===== INFORMATION

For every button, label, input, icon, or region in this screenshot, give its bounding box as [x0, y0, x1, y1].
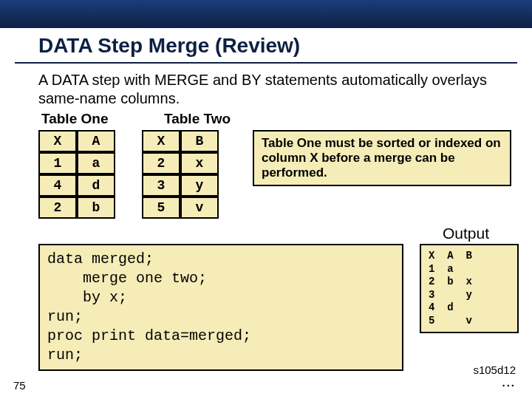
table-one-label: Table One: [41, 111, 108, 127]
output-label: Output: [38, 225, 489, 242]
output-block: X A B 1 a 2 b x 3 y 4 d 5 v: [420, 244, 519, 333]
page-number: 75: [13, 379, 26, 392]
table-two: XB 2x 3y 5v: [142, 130, 219, 219]
description: A DATA step with MERGE and BY statements…: [38, 71, 511, 108]
table-two-label: Table Two: [164, 111, 231, 127]
divider: [15, 62, 517, 64]
footer-ref: s105d12...: [473, 364, 516, 389]
code-block: data merged; merge one two; by x; run; p…: [38, 244, 403, 371]
slide-title: DATA Step Merge (Review): [38, 34, 532, 58]
note-box: Table One must be sorted or indexed on c…: [253, 130, 511, 186]
table-one: XA 1a 4d 2b: [38, 130, 115, 219]
title-bar: [0, 0, 532, 28]
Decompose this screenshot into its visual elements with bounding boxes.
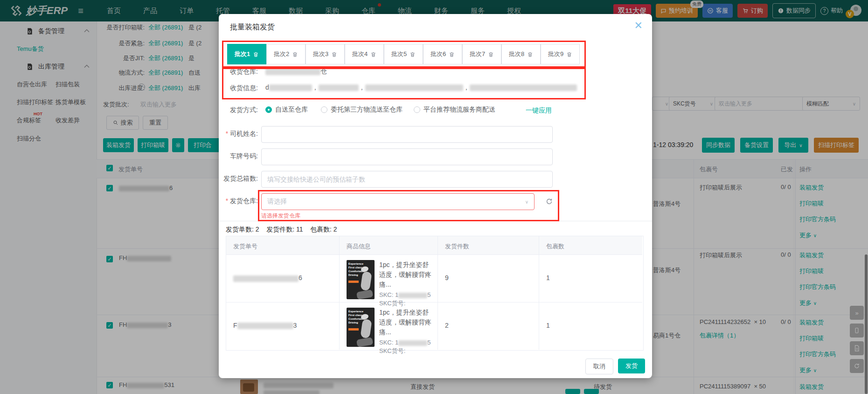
ship-warehouse-label: 发货仓库:: [219, 197, 258, 205]
batch-tab-4[interactable]: 批次4: [345, 44, 384, 64]
ship-method-label: 发货方式:: [219, 106, 258, 114]
radio-third-party[interactable]: 委托第三方物流送至仓库: [321, 106, 403, 114]
modal-order-suffix: 3: [293, 322, 297, 329]
radio-on-icon: [265, 106, 272, 113]
recv-info-redacted: d，，，: [265, 84, 577, 92]
refresh-warehouse-icon[interactable]: [545, 197, 553, 205]
radio-label: 自送至仓库: [275, 106, 308, 114]
batch-tab-2[interactable]: 批次2: [266, 44, 306, 64]
trash-icon[interactable]: [253, 51, 259, 57]
recv-warehouse-suffix: 仓: [320, 67, 327, 75]
trash-icon[interactable]: [527, 51, 533, 57]
product-cell: Experience First class Comfortable Drivi…: [347, 308, 435, 355]
modal-pkgs-cell: 1: [546, 322, 550, 329]
app-screen: 妙手ERP ≡ 首页 产品 订单 托管 客服 数据 采购 仓库 物流 财务 服务…: [0, 0, 868, 394]
plate-number-label: 车牌号码:: [219, 152, 258, 161]
driver-name-input[interactable]: [261, 126, 553, 143]
packages-count: 2: [333, 225, 337, 233]
batch-tab-5[interactable]: 批次5: [384, 44, 423, 64]
modal-col-qty: 发货件数: [445, 242, 469, 251]
product-image: Experience First class Comfortable Drivi…: [347, 308, 375, 347]
batch-tab-8[interactable]: 批次8: [501, 44, 541, 64]
modal-title: 批量装箱发货: [230, 22, 275, 32]
batch-tab-6[interactable]: 批次6: [423, 44, 462, 64]
batch-tab-label: 批次4: [352, 50, 368, 58]
batch-tab-label: 批次9: [548, 50, 563, 58]
batch-tab-label: 批次5: [391, 50, 407, 58]
cancel-button[interactable]: 取消: [585, 359, 613, 374]
pieces-count-label: 发货件数:: [266, 225, 294, 233]
trash-icon[interactable]: [370, 51, 376, 57]
ship-warehouse-error: 请选择发货仓库: [261, 212, 300, 220]
batch-tab-label: 批次3: [313, 50, 328, 58]
batch-tab-label: 批次1: [235, 50, 250, 58]
product-image-text: Driving: [348, 321, 358, 324]
ship-warehouse-placeholder: 请选择: [267, 197, 287, 206]
close-icon[interactable]: ✕: [634, 20, 643, 32]
batch-tab-9[interactable]: 批次9: [541, 44, 580, 64]
pieces-count: 11: [296, 225, 303, 233]
trash-icon[interactable]: [566, 51, 572, 57]
modal-col-order-no: 发货单号: [233, 242, 257, 251]
product-image-text: Experience: [348, 310, 363, 313]
batch-tab-3[interactable]: 批次3: [306, 44, 345, 64]
column-divider: [437, 236, 438, 350]
skc-line: SKC: 15: [379, 291, 435, 298]
skc-suffix: 5: [427, 291, 431, 298]
radio-off-icon: [414, 106, 420, 113]
batch-tab-1[interactable]: 批次1: [227, 44, 266, 64]
modal-qty-cell: 2: [445, 322, 449, 329]
total-boxes-input[interactable]: [261, 171, 553, 188]
modal-table-header: [226, 236, 642, 255]
batch-tab-label: 批次7: [470, 50, 485, 58]
recv-info-prefix: d: [265, 84, 269, 91]
chevron-down-icon: ∨: [525, 199, 528, 204]
modal-order-prefix: F: [233, 322, 237, 329]
radio-self-delivery[interactable]: 自送至仓库: [265, 106, 308, 114]
batch-tab-label: 批次8: [509, 50, 524, 58]
skc-suffix: 5: [427, 339, 431, 346]
trash-icon[interactable]: [488, 51, 494, 57]
product-image-text: Experience: [348, 262, 363, 266]
trash-icon[interactable]: [331, 51, 337, 57]
product-image-text: First class: [348, 266, 362, 269]
skc-no-line: SKC货号:: [379, 299, 435, 308]
product-cell: Experience First class Comfortable Drivi…: [347, 260, 435, 308]
batch-ship-modal: 批量装箱发货 ✕ 批次1 批次2 批次3 批次4 批次5 批次6 批次7 批次8…: [219, 14, 652, 378]
ship-warehouse-select[interactable]: 请选择 ∨: [261, 193, 535, 210]
modal-order-redacted: F3: [233, 322, 297, 329]
radio-platform-logistics[interactable]: 平台推荐物流服务商配送: [414, 106, 495, 114]
orders-count: 2: [256, 225, 259, 233]
one-key-apply-link[interactable]: 一键应用: [526, 106, 552, 115]
trash-icon[interactable]: [410, 51, 416, 57]
recv-warehouse-redacted: 仓: [265, 67, 327, 76]
product-image-text: First class: [348, 314, 362, 317]
modal-col-pkgs: 包裹数: [546, 242, 564, 251]
modal-qty-cell: 9: [445, 274, 449, 281]
modal-order-suffix: 6: [299, 274, 302, 281]
product-image: Experience First class Comfortable Drivi…: [347, 260, 375, 299]
column-divider: [339, 236, 340, 350]
trash-icon[interactable]: [292, 51, 298, 57]
orders-count-label: 发货单数:: [226, 225, 254, 233]
skc-no-line: SKC货号:: [379, 347, 435, 355]
stats-row: 发货单数: 2 发货件数: 11 包裹数: 2: [226, 225, 337, 234]
batch-tab-7[interactable]: 批次7: [462, 44, 501, 64]
modal-order-redacted: 6: [233, 274, 302, 282]
divider: [219, 221, 652, 221]
skc-label: SKC:: [379, 339, 393, 346]
skc-label: SKC:: [379, 291, 393, 298]
column-divider: [539, 236, 539, 350]
modal-pkgs-cell: 1: [546, 274, 550, 281]
plate-number-input[interactable]: [261, 148, 553, 165]
product-image-text: Driving: [348, 274, 358, 277]
product-desc: 1pc，提升坐姿舒适度，缓解腰背疼痛...: [379, 260, 435, 289]
product-desc: 1pc，提升坐姿舒适度，缓解腰背疼痛...: [379, 308, 435, 337]
modal-col-product: 商品信息: [347, 242, 371, 251]
total-boxes-label: 发货总箱数:: [219, 175, 258, 183]
recv-warehouse-label: 收货仓库:: [230, 68, 258, 76]
packages-count-label: 包裹数:: [310, 225, 332, 233]
radio-label: 平台推荐物流服务商配送: [424, 106, 495, 114]
trash-icon[interactable]: [449, 51, 455, 57]
submit-ship-button[interactable]: 发货: [618, 359, 645, 373]
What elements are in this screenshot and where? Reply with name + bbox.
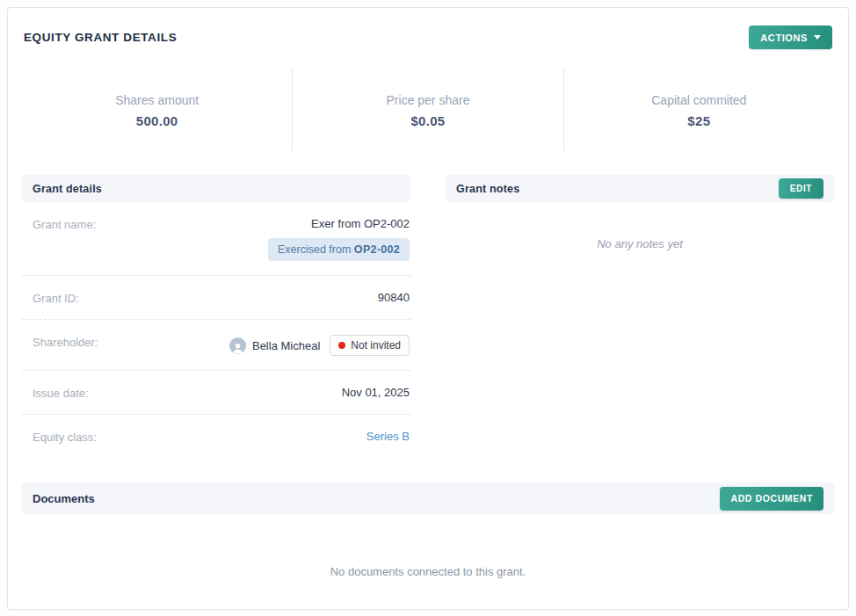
equity-class-link[interactable]: Series B xyxy=(366,430,410,443)
not-invited-badge: Not invited xyxy=(330,335,410,356)
stat-label: Capital commited xyxy=(564,93,834,107)
stats-row: Shares amount 500.00 Price per share $0.… xyxy=(22,69,834,151)
exercised-from-chip[interactable]: Exercised from OP2-002 xyxy=(268,238,410,261)
grant-notes-header: Grant notes EDIT xyxy=(446,175,834,202)
panels: Grant details Grant name: Exer from OP2-… xyxy=(22,175,834,458)
exercised-from-prefix: Exercised from xyxy=(278,243,354,256)
issue-date-row: Issue date: Nov 01, 2025 xyxy=(22,371,410,415)
card-header: EQUITY GRANT DETAILS ACTIONS xyxy=(22,25,834,49)
grant-details-panel: Grant details Grant name: Exer from OP2-… xyxy=(22,175,410,458)
grant-notes-panel: Grant notes EDIT No any notes yet xyxy=(446,175,834,458)
grant-id-row: Grant ID: 90840 xyxy=(22,276,410,320)
issue-date-value: Nov 01, 2025 xyxy=(342,386,410,399)
stat-shares-amount: Shares amount 500.00 xyxy=(22,69,292,151)
notes-empty-text: No any notes yet xyxy=(446,237,834,250)
avatar xyxy=(229,337,246,354)
grant-details-title: Grant details xyxy=(33,183,102,195)
edit-notes-button[interactable]: EDIT xyxy=(779,178,823,199)
grant-name-row: Grant name: Exer from OP2-002 Exercised … xyxy=(22,202,410,276)
shareholder-label: Shareholder: xyxy=(33,335,98,349)
grant-id-label: Grant ID: xyxy=(33,291,79,305)
documents-title: Documents xyxy=(33,492,95,505)
grant-name-value: Exer from OP2-002 xyxy=(311,217,410,230)
actions-button-label: ACTIONS xyxy=(760,33,808,43)
grant-notes-title: Grant notes xyxy=(456,183,519,195)
person-icon xyxy=(231,341,244,354)
shareholder-value: Bella Micheal Not invited xyxy=(229,335,410,356)
status-dot-icon xyxy=(338,342,345,349)
grant-name-value-stack: Exer from OP2-002 Exercised from OP2-002 xyxy=(268,217,410,261)
page-title: EQUITY GRANT DETAILS xyxy=(24,31,177,44)
grant-details-header: Grant details xyxy=(22,175,410,202)
shareholder-name: Bella Micheal xyxy=(252,339,320,352)
add-document-button[interactable]: ADD DOCUMENT xyxy=(720,487,823,511)
stat-label: Price per share xyxy=(293,93,562,107)
stat-value: $0.05 xyxy=(293,113,562,128)
shareholder-row: Shareholder: Bella Micheal Not invited xyxy=(22,320,410,371)
equity-class-row: Equity class: Series B xyxy=(22,415,410,458)
exercised-from-code: OP2-002 xyxy=(354,243,400,256)
stat-value: $25 xyxy=(564,113,834,128)
stat-capital-commited: Capital commited $25 xyxy=(563,69,834,151)
grant-name-label: Grant name: xyxy=(33,217,96,231)
documents-header: Documents ADD DOCUMENT xyxy=(22,482,834,514)
issue-date-label: Issue date: xyxy=(33,386,89,400)
documents-empty-text: No documents connected to this grant. xyxy=(22,565,834,578)
stat-label: Shares amount xyxy=(22,93,292,107)
grant-id-value: 90840 xyxy=(378,291,410,304)
not-invited-label: Not invited xyxy=(351,339,401,351)
equity-class-label: Equity class: xyxy=(33,430,97,444)
stat-value: 500.00 xyxy=(22,113,292,128)
documents-section: Documents ADD DOCUMENT No documents conn… xyxy=(22,482,834,578)
chevron-down-icon xyxy=(814,35,821,40)
stat-price-per-share: Price per share $0.05 xyxy=(292,69,562,151)
actions-button[interactable]: ACTIONS xyxy=(749,25,832,49)
equity-grant-card: EQUITY GRANT DETAILS ACTIONS Shares amou… xyxy=(7,7,849,610)
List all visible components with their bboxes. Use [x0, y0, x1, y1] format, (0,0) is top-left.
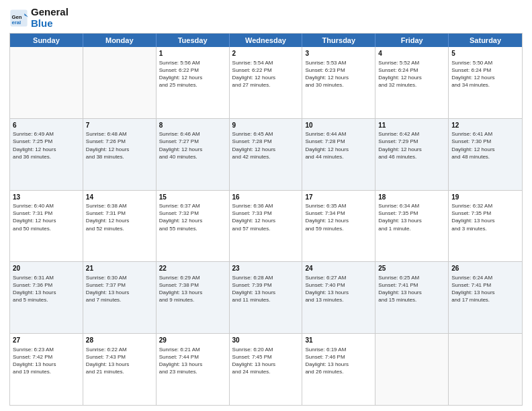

==========

### WORK TASK
For the material, state how many lines include the string "redacted"; the answer is that number alone.

### EXERCISE ANSWER
4